Ante estos problemas se reproduce el tradicional debate entre la aproximación de mercado frente a la regulación. Los defensores de una aproximación reguladora minimalista, dejando actuar al mercado, sostienen que los mercados tienen capacidad para autorregularse; que la colusión no es tan relevante porque en la práctica se produce una gran diferenciación de producto; que siempre puede haber nuevos entrantes (mavericks) que rompan las estructuras de mercado oligopólicas; o que los consumidores tienen su propia munición como las páginas de comparación de precios, la posibilidad de agruparse en plataformas de compradores con poder de monopsonio ‒para apropiarse en este caso de parte del excedente del productor‒; o de los llamados mayordomos digitales, que usan algoritmos personalizados para mejorar la eficiencia y el bienestar de cada consumidor.

Sin embargo, no está de más recordar una vez más que la autorregulación no es de fiar (desde luego, no lo es tras el ejemplo de la crisis financiera global). Por otro lado, el poder de los consumidores va, como mínimo, por detrás de las grandes empresas procesadoras de big data. Las autoridades de defensa de la competencia y de protección del consumidor deben adaptar su instrumental a los algoritmos, aunque solo sea para cumplir de manera efectiva con su propia misión, y, en general, así lo están haciendo ‒aquí analizábamos algunos ejemplos relacionados con los mercados de doble cara, incluyendo la importancia de desarrollar unos instrumentos cada vez más basados en el análisis de mercado, de los precios y de los excedentes de los agentes, más allá del enfoque tradicional que pone el foco en las conductas y prácticas restrictivas de la competencia‒.

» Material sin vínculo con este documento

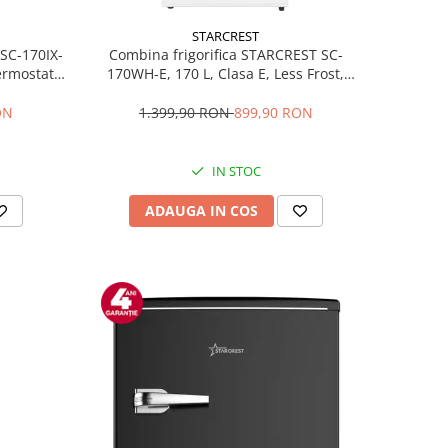
STARCREST
 SC-170IX-
Combina frigorifica STARCREST SC-
Termostat
170WH-E, 170 L, Clasa E, Less Frost,
fata Inox
Termostat reglabil, Iluminare LED,
ile, Usi
Picioare ajustabile, Usi reversibile, H
ON
1.399,90 RON
899,90 RON
Inox
151.8 cm, Alb
IN STOC
ADAUGA IN COS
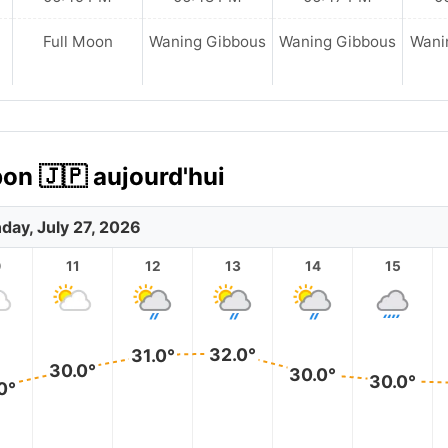
Full Moon
Waning Gibbous
Waning Gibbous
Wani
on 🇯🇵 aujourd'hui
day, July 27, 2026
0
11
12
13
14
15
32.0°
31.0°
30.0°
30.0°
30.0°
0°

El primer reto es adaptar las estructuras y el conocimiento institucional a la nueva realidad tecnológica. El segundo es entender las implicaciones para la competencia de los algoritmos. En este sentido Ezrachi y Stucke proponen el uso de “incubadoras de colusión” en las que se experimente sobre el impacto del uso de distintos algoritmos y las distintas medidas regulatorias (un tipo de medida muy similar al de las “regulatory sandboxes” de la fintech que analizábamos aquí). Respecto a las políticas a testar, el debate está girando en torno a distintos tipos de regulaciones incluyendo: el establecimiento de reglas sobre transparencia y rendición de cuentas a los algoritmos (a sus desarrolladores o a las empresas que los encargan y usan), o fijar reglas que limiten la transparencia o la velocidad y frecuencia con que los oferentes pueden cambiar precios ‒por ejemplo, limitar el cambio de precios al cierre del día o limitar la información que se puede ofrecer online‒.

Otra alternativa es la regulación de los algoritmos, prohibiendo que incorporen en su programación elementos anticompetitivos (por ejemplo, que no se fijen en precios de empresas individuales, sino en precios medios), una suerte de versión algorítmica de las leyes de la robótica de Isaac Asimov. También se puede optar por combatir los algoritmos con algoritmos. Que el regulador esponsorice algoritmos de consumidores o algoritmos que rompan el equilibro oligopólico del mercado enviando señales mixtas, o incluso, que desarrolle sus propios algoritmos para regular precios y fijarlos a niveles más competitivos.

En fin, un terreno cada vez más complejo, casi de ciencia ficción, pero en el que habrá que entrar para no caer en el dominio de los algoritmos. Continuando con el paralelismo, el propio Asimov ya alertó de las paradojas y escenarios de conflicto interno de sus  propias leyes en Yo Robot, entre ellas la más común: la posibilidad de que un robot dañe a un ser humano (quebrando la primera ley) para evitar que dos o más sufran daño.